For most use cases, it's appropriate to wrap the CopilotKit provider around the entire app, e.g., in your layout.tsx
, as shown below in the src/app/layout.tsx
file.
// Next.js imports for metadata and font handling
import type { Metadata } from "next";
import { Geist, Geist_Mono } from "next/font/google";
// Global styles for the application
import "./globals.css";
// CopilotKit UI styles for AI components
import "@copilotkit/react-ui/styles.css";
// CopilotKit core component for AI functionality
import { CopilotKit } from "@copilotkit/react-core";
// Configure Geist Sans font with CSS variables for consistent typography
const geistSans = Geist({
variable: "--font-geist-sans",
subsets: ["latin"],
});
// Configure Geist Mono font for code and monospace text
const geistMono = Geist_Mono({
variable: "--font-geist-mono",
subsets: ["latin"],
});
// Metadata configuration for SEO and page information
export const metadata: Metadata = {
title: "AI Stock Portfolio",
description: "AI Stock Portfolio",
};
// Root layout component that wraps all pages in the application
export default function RootLayout({
children,
}: Readonly<{
children: React.ReactNode;
}>) {
return (
<html lang="en">
<body
className={`${geistSans.variable} ${geistMono.variable} antialiased`}>
{/* CopilotKit wrapper that enables AI functionality throughout the app */}
{/* runtimeUrl points to the API endpoint for AI backend communication */}
{/* agent specifies which AI agent to use (stockAgent for stock analysis) */}
<CopilotKit runtimeUrl="/api/copilotkit" agent="llamaIndexAgent">
{children}
</CopilotKit>
</body>
</html>
);
}
Step 3: Set up a Copilot chat component
CopilotKit ships with a number of built-in chat components, which include CopilotPopup, CopilotSidebar, and CopilotChat.
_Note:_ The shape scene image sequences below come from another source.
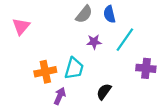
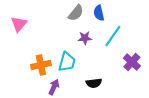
purple cross: (146, 68) -> (132, 62), turned 36
black semicircle: (104, 92) -> (94, 83), turned -133

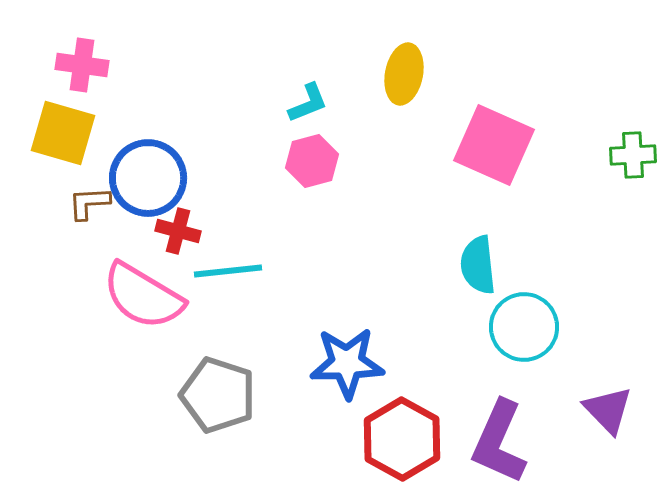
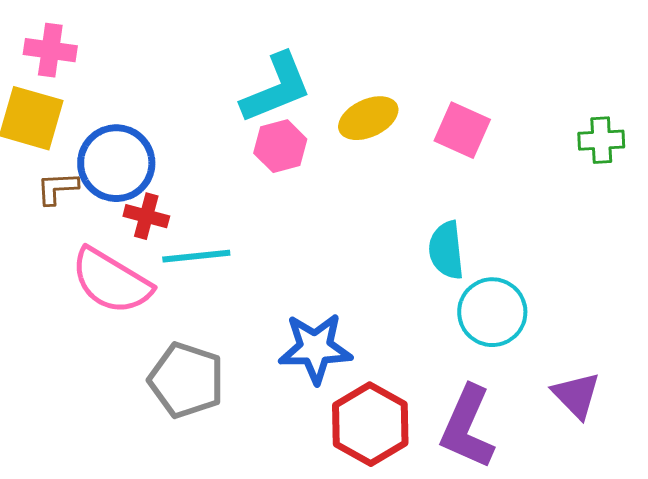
yellow ellipse: (404, 74) -> (368, 118), moved, turned 54
cyan L-shape: (308, 103) -> (276, 88), size x1.8
pink square: (494, 145) -> (462, 130), size x0.7

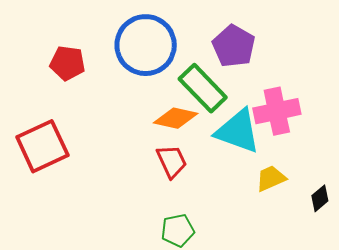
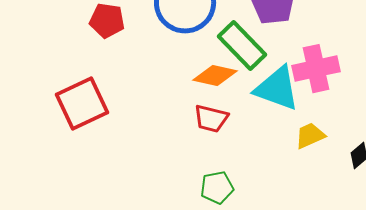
red trapezoid: (172, 161) -> (211, 119), turned 129

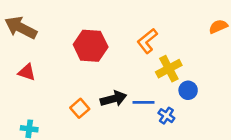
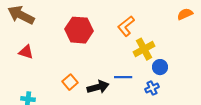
black arrow: (113, 99) -> (98, 87), moved
blue cross: (166, 116) -> (152, 88), moved, turned 32

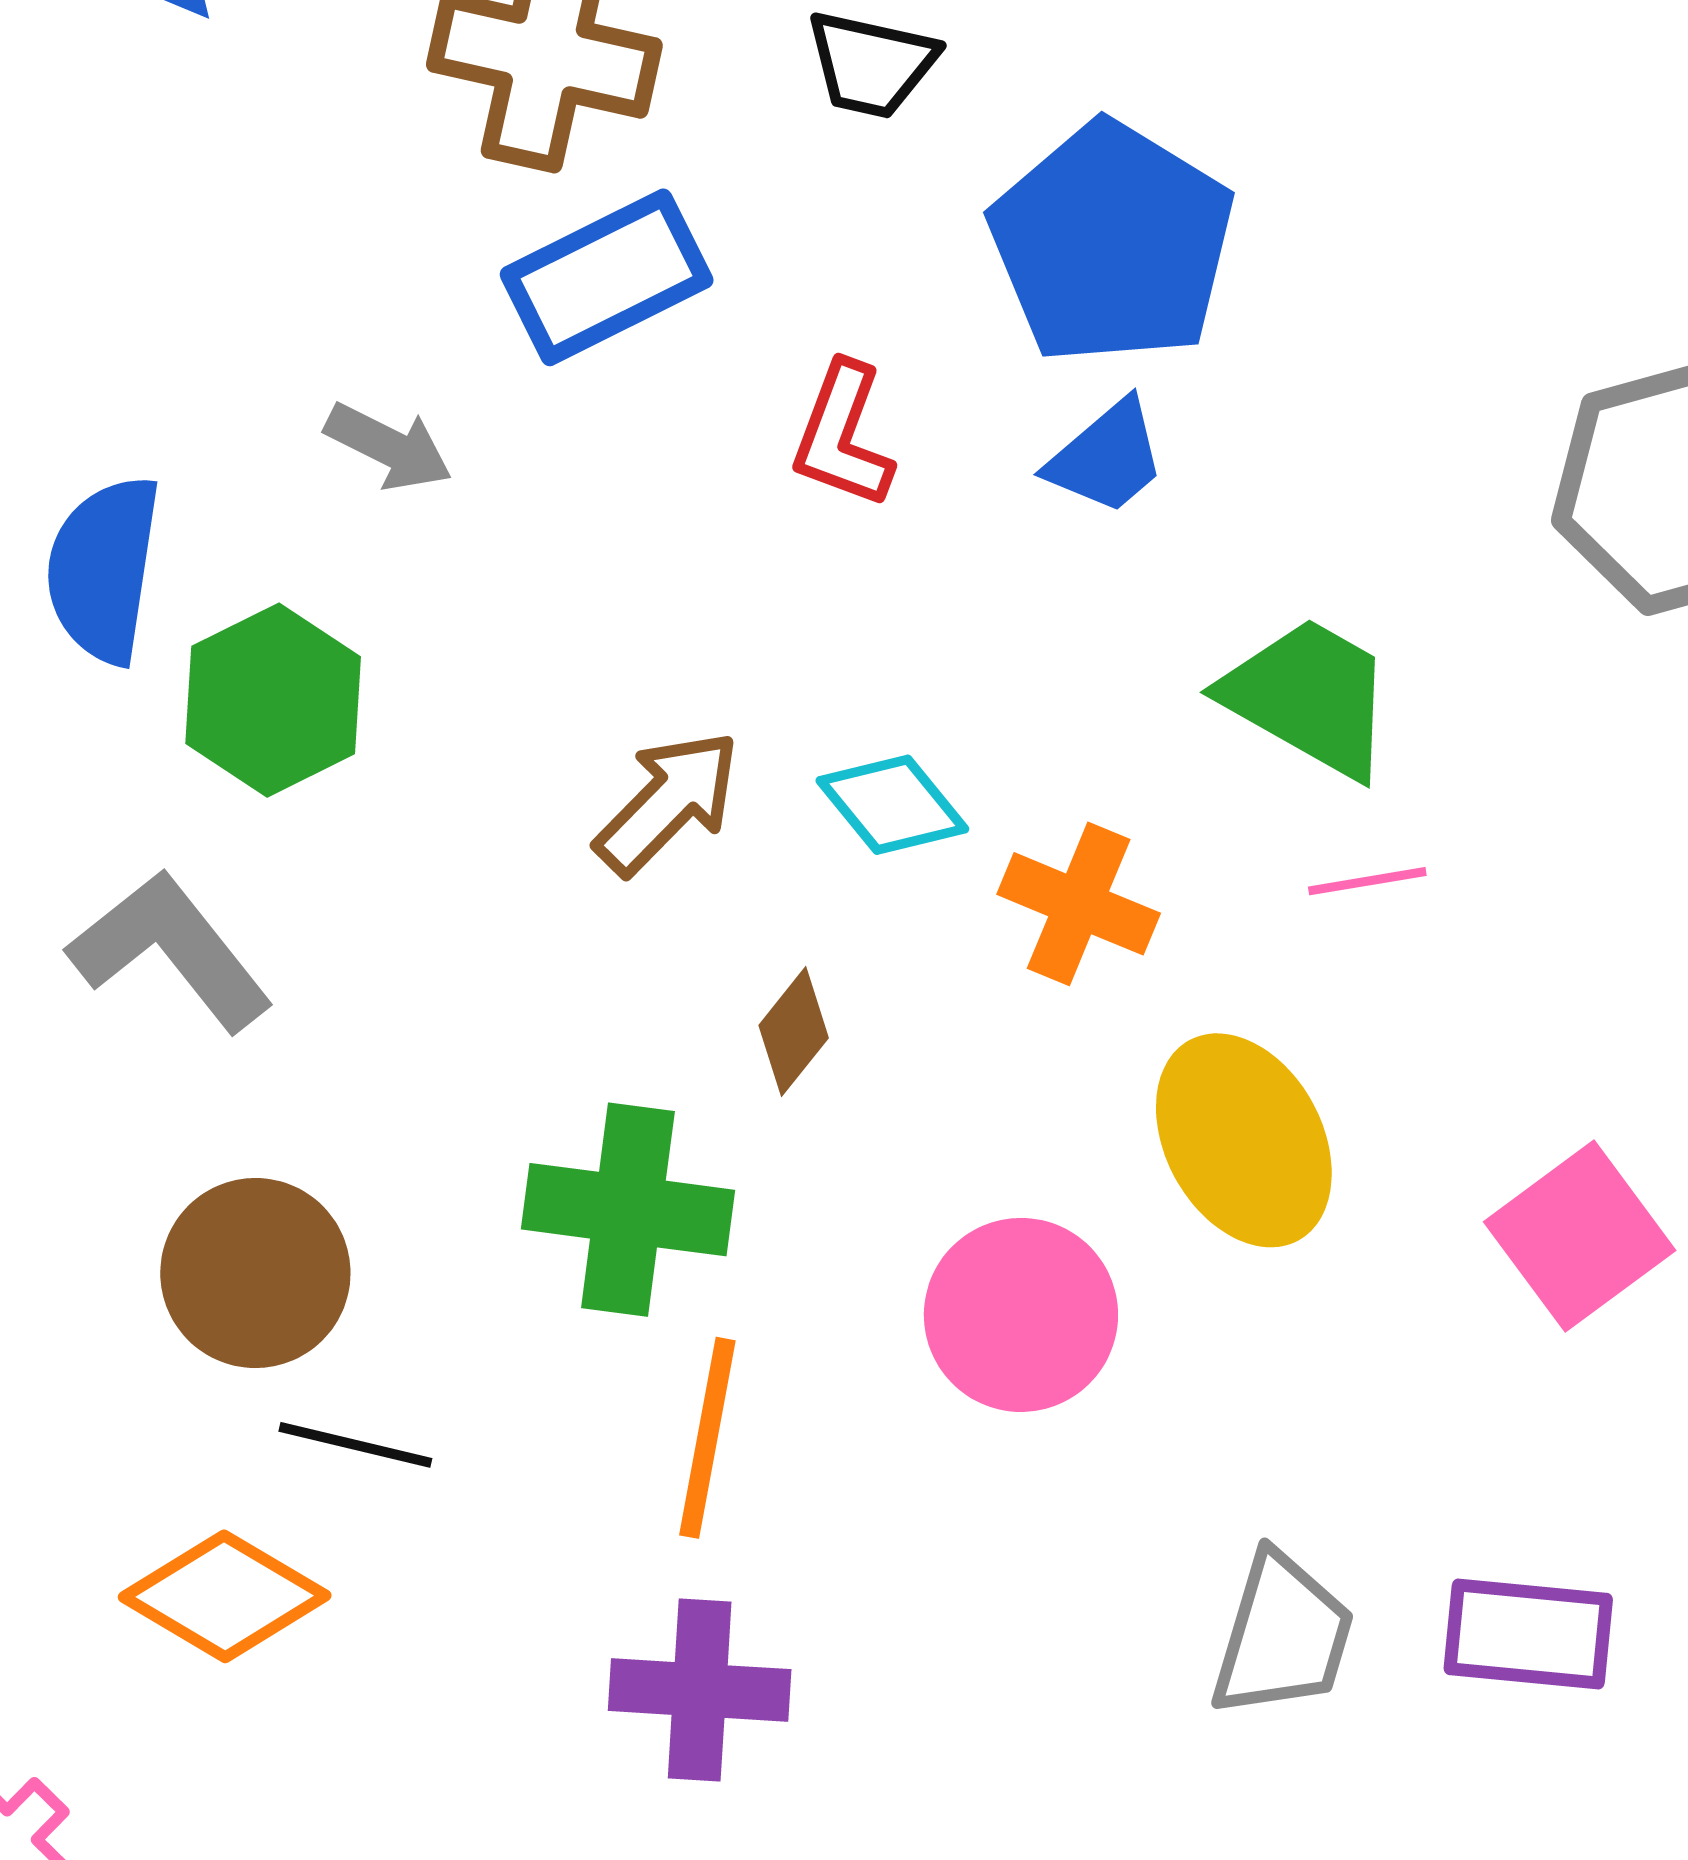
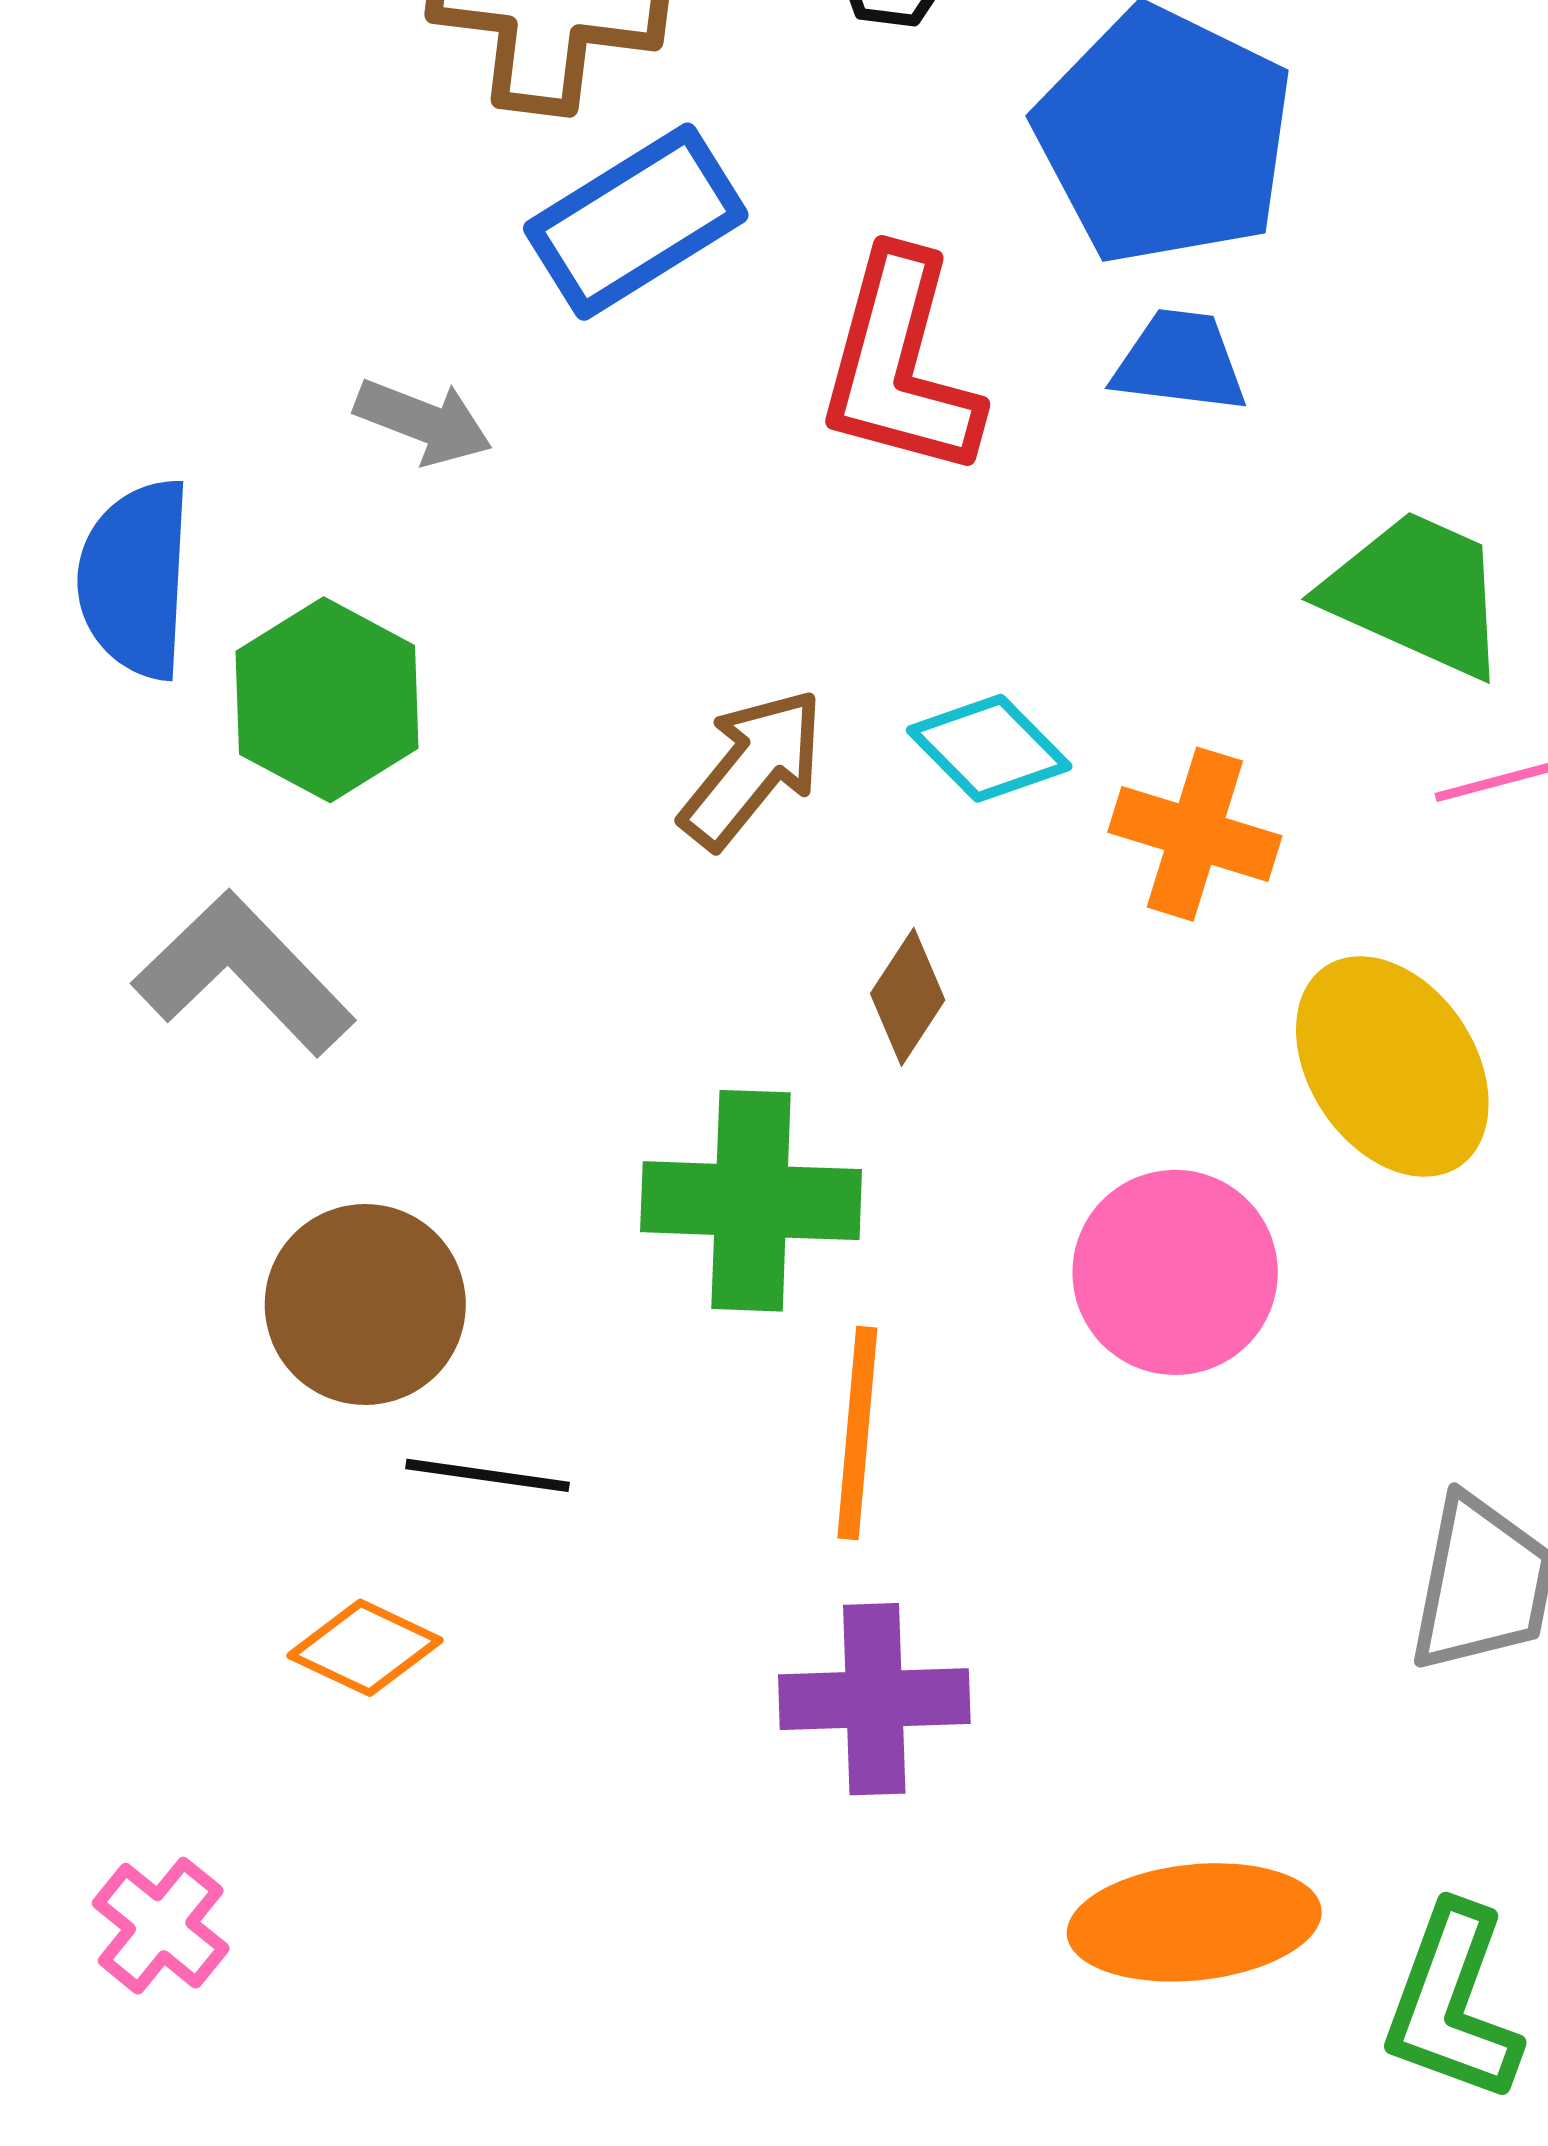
red L-shape: (843, 435) -> (900, 365), size x1.5
blue trapezoid: (1107, 457) -> (1180, 361), turned -127
orange diamond: (225, 1596) -> (365, 1648), size x0.7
To set up a Copilot chat component, define it as shown in the src/app/components/prompt-panel.tsx
file.
// Client-side component directive for Next.js
"use client";
import type React from "react";
// CopilotKit chat component for AI interactions
import { CopilotChat } from "@copilotkit/react-ui";
// Props interface for the PromptPanel component
interface PromptPanelProps {
// Amount of available cash for investment, displayed in the panel
availableCash: number;
}
// Main component for the AI chat interface panel
export function PromptPanel({ availableCash }: PromptPanelProps) {
// Utility function to format numbers as USD currency
// Removes decimal places for cleaner display of large amounts
const formatCurrency = (amount: number) => {
return new Intl.NumberFormat("en-US", {
style: "currency",
currency: "USD",
minimumFractionDigits: 0,
maximumFractionDigits: 0,
}).format(amount);
};
return (
// Main container with full height and white background
<div className="h-full flex flex-col bg-white">
{/* Header section with title, description, and cash display */}
<div className="p-4 border-b border-[#D8D8E5] bg-[#FAFCFA]">
{/* Title section with icon and branding */}
<div className="flex items-center gap-2 mb-2">
<span className="text-xl">🪁</span>
<div>
<h1 className="text-lg font-semibold text-[#030507] font-['Roobert']">
Portfolio Chat
</h1>
{/* Pro badge indicator */}
<div className="inline-block px-2 py-0.5 bg-[#BEC9FF] text-[#030507] text-xs font-semibold uppercase rounded">
PRO
</div>
</div>
</div>
{/* Description of the AI agent's capabilities */}
<p className="text-xs text-[#575758]">
Interact with the LangGraph-powered AI agent for portfolio
visualization and analysis
</p>
{/* Available Cash Display section */}
<div className="mt-3 p-2 bg-[#86ECE4]/10 rounded-lg">
<div className="text-xs text-[#575758] font-medium">
Available Cash
</div>
<div className="text-sm font-semibold text-[#030507] font-['Roobert']">
{formatCurrency(availableCash)}
</div>
</div>
</div>
{/* CopilotKit chat interface with custom styling and initial message */}
{/* Takes up majority of the panel height for conversation */}
<CopilotChat
className="h-[78vh] p-2"
labels={{
// Initial welcome message explaining the AI agent's capabilities and limitations
initial: `I am a Crew AI agent designed to analyze investment opportunities and track stock performance over time. How can I help you with your investment query? For example, you can ask me to analyze a stock like "Invest in Apple with 10k dollars since Jan 2023". \n\nNote: The AI agent has access to stock data from the past 4 years only.
}}
/>
</div>
);
}
Step 4: Sync AG-UI + LlamaIndex agent state with the frontend using CopilotKit hooks
In CopilotKit, CoAgents maintain a shared state that seamlessly connects your frontend UI with the agent's execution. This shared state system allows you to:
- Display the agent's current progress and intermediate results
- Update the agent's state through UI interactions
- React to state changes in real-time across your application
You can learn more about CoAgents’ shared state here on the CopilotKit docs.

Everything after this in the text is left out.